The pump of this invention has so far been described in terms of a single acting pump which delivers a pulsating output pressure from alternate pumping
and return strokes of the diaphragm. If desired two such pumps can be used in concert, fed by air from the same air valve effective to cause the two composite diaphragms to produce their pumping strokes alternately. The physical arrangement of the two pumps is not however limited to back-to-back as in the prior art pumps, as there is no mechanical connection between the composite diaphragms of the two pumps.

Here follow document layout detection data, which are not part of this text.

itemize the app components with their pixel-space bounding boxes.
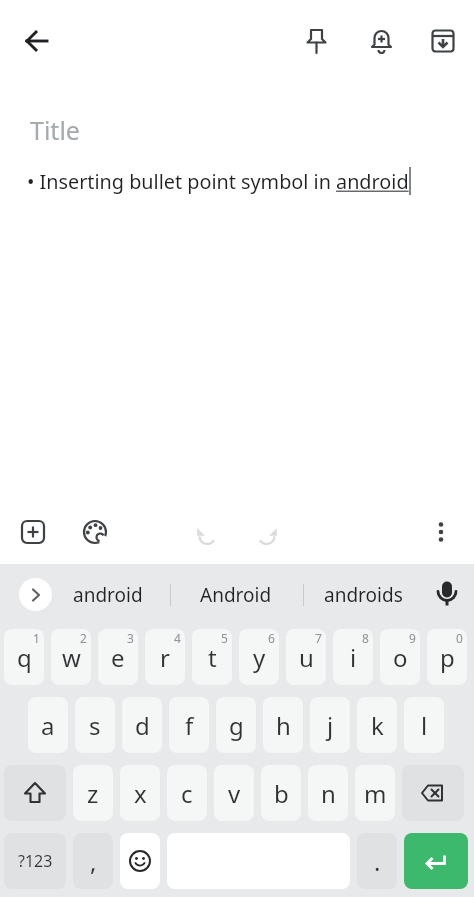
staticText: q xyxy=(17,641,32,674)
button[interactable] xyxy=(246,511,288,553)
staticText: 8 xyxy=(362,630,369,646)
staticText: o xyxy=(393,641,408,674)
staticText: u xyxy=(299,641,314,674)
button[interactable] xyxy=(404,833,468,889)
button[interactable]: y xyxy=(239,629,279,685)
staticText: i xyxy=(350,641,357,674)
staticText: android xyxy=(73,582,143,608)
button[interactable]: androids xyxy=(315,564,411,625)
staticText: 1 xyxy=(33,630,40,646)
button[interactable] xyxy=(4,765,66,821)
staticText: 7 xyxy=(315,630,322,646)
button[interactable]: e xyxy=(98,629,138,685)
staticText: Title xyxy=(30,113,80,147)
button[interactable] xyxy=(12,511,54,553)
staticText: t xyxy=(208,641,217,674)
staticText: p xyxy=(440,641,455,674)
button[interactable]: p xyxy=(427,629,467,685)
button[interactable] xyxy=(427,574,467,614)
button[interactable]: x xyxy=(120,765,160,821)
button[interactable] xyxy=(120,833,160,889)
staticText: Android xyxy=(200,582,272,608)
button[interactable]: w xyxy=(51,629,91,685)
button[interactable] xyxy=(186,511,228,553)
button[interactable] xyxy=(295,20,337,62)
staticText: k xyxy=(371,709,384,742)
button[interactable] xyxy=(420,511,462,553)
staticText: 3 xyxy=(127,630,134,646)
staticText: v xyxy=(228,777,241,810)
button[interactable]: d xyxy=(122,697,162,753)
staticText: , xyxy=(90,845,97,878)
button[interactable]: ?123 xyxy=(4,833,66,889)
button[interactable]: k xyxy=(357,697,397,753)
button[interactable]: Android xyxy=(188,564,284,625)
button[interactable]: m xyxy=(355,765,395,821)
button[interactable]: t xyxy=(192,629,232,685)
button[interactable]: android xyxy=(62,564,154,625)
staticText: 4 xyxy=(174,630,181,646)
button[interactable] xyxy=(16,20,58,62)
staticText: e xyxy=(111,641,125,674)
button[interactable]: b xyxy=(261,765,301,821)
button[interactable]: g xyxy=(216,697,256,753)
button[interactable]: f xyxy=(169,697,209,753)
button[interactable]: v xyxy=(214,765,254,821)
staticText: 0 xyxy=(456,630,463,646)
button[interactable] xyxy=(19,578,52,611)
button[interactable]: n xyxy=(308,765,348,821)
staticText: a xyxy=(41,709,55,742)
button[interactable]: a xyxy=(28,697,68,753)
staticText: 6 xyxy=(268,630,275,646)
staticText: l xyxy=(421,709,428,742)
staticText: c xyxy=(181,777,193,810)
staticText: b xyxy=(274,777,289,810)
button[interactable] xyxy=(422,20,464,62)
staticText: j xyxy=(327,709,334,742)
staticText: y xyxy=(253,641,266,674)
button[interactable]: . xyxy=(357,833,397,889)
button[interactable]: o xyxy=(380,629,420,685)
staticText: z xyxy=(87,777,99,810)
button[interactable] xyxy=(402,765,464,821)
button[interactable]: i xyxy=(333,629,373,685)
staticText: ?123 xyxy=(18,850,53,872)
staticText: . xyxy=(374,845,381,878)
button[interactable]: l xyxy=(404,697,444,753)
staticText: androids xyxy=(324,582,403,608)
staticText: n xyxy=(321,777,336,810)
button[interactable]: r xyxy=(145,629,185,685)
staticText: g xyxy=(229,709,244,742)
staticText: s xyxy=(89,709,101,742)
staticText: h xyxy=(276,709,291,742)
button[interactable]: c xyxy=(167,765,207,821)
staticText: d xyxy=(135,709,150,742)
staticText: 5 xyxy=(221,630,228,646)
button[interactable] xyxy=(74,511,116,553)
button[interactable]: u xyxy=(286,629,326,685)
button[interactable]: s xyxy=(75,697,115,753)
staticText: • Inserting bullet point symbol in andro… xyxy=(27,168,409,195)
staticText: w xyxy=(62,641,81,674)
button[interactable]: q xyxy=(4,629,44,685)
button[interactable]: z xyxy=(73,765,113,821)
staticText: r xyxy=(160,641,170,674)
button[interactable]: h xyxy=(263,697,303,753)
button[interactable] xyxy=(360,20,402,62)
button[interactable]: , xyxy=(73,833,113,889)
button[interactable]: j xyxy=(310,697,350,753)
staticText: x xyxy=(134,777,147,810)
staticText: 9 xyxy=(409,630,416,646)
staticText: m xyxy=(364,777,387,810)
staticText: f xyxy=(185,709,194,742)
staticText: 2 xyxy=(80,630,87,646)
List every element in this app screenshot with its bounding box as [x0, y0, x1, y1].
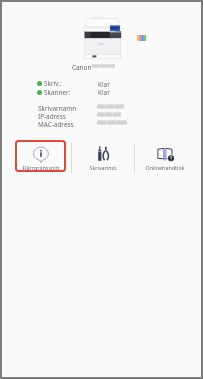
staticText: Fjärrgränssnitt: [22, 164, 60, 171]
staticText: IP-adress: [38, 112, 66, 121]
staticText: Onlinehandbok: [145, 164, 185, 171]
staticText: Canon: [72, 63, 92, 72]
staticText: Klar: [98, 88, 110, 97]
staticText: Klar: [98, 80, 110, 89]
staticText: Skrivarinst.: [89, 164, 118, 171]
other: Printer settings: [97, 146, 110, 162]
button[interactable]: [136, 140, 198, 172]
staticText: MAC-adress: [38, 120, 74, 129]
staticText: Skriv.:: [44, 79, 62, 88]
button[interactable]: [72, 140, 133, 172]
other: Remote interface: [33, 146, 49, 164]
staticText: Skrivarnamn: [38, 104, 77, 113]
other: Online manual: [155, 146, 175, 163]
staticText: Skanner:: [44, 88, 71, 97]
button[interactable]: [15, 140, 66, 172]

This invention is hereinafter described, by way of example only, with reference to the drawings of which:
Figure 1 is an axial section through a pump according to this invention with the composite diaphragm at the beginning of its working stroke;
Figure 2 is an axial section through the pump of Figure 1, with the composite diaphragm at the end of its working stroke and about to begin its return stroke; and
Figure 3 is a schematic diagram showing how two pumps according to Figure 1 can be connected together to provide a substantially constant pressure output.
Referring first to Figures 1 and 2, the pump comprises a housing formed from housing halves 10 and 12 between which is a spacer ring 14. Clamped between the housing half 10 and the spacer ring 14 is a first diaphragm 16, and clamped between the spacer ring 14
and the housing half 12 is a second diaphragm 18. The whole is clamped together by means of bolts (not shown) so as to provide a reliably fluid tight seal around the edges of the two diaphragms. The first diaphragm 16 is provided with a cover plate 20 and the second diaphragm 18 is provided with a cover plate 22. Each of these cover plates 20 and 22 is fastened securely to a spacer disc 24 by means of bolts (not shown) so that the two diaphragms are permitted to move only in unison. The two diaphragms 16 and 18, their cover plates 20 and 22 and the spacer disc 24 thus form a composite diaphragm that is movable between the two positions shown in Figures 1 and 2. The first diaphragm 16 and its cover plate 20 are larger in diameter than the second diaphragm 18 and its cover plate 22.
Between the first diaphragm 16 and the housing half 10 is formed an air chamber 26, and between the first and second diaphragms 16 and 18 is formed a further air chamber 28. Between the second diaphragm 18 and the housing half 12 is formed a pumping chamber 30 for fluid to be pumped. The supply of compressed air to the air chamber 26 and the further air chamber 28 is controlled by an air control valve 32 which alternately directs the compressed air to an air port 34 leading to
the air chamber 26 and to an air port 36 leading to the further air chamber 28. The air port 36 is provided as a radial bore through the spacer ring 14. Air is supplied to the air control valve from any suitable compressed air source, through a line 38.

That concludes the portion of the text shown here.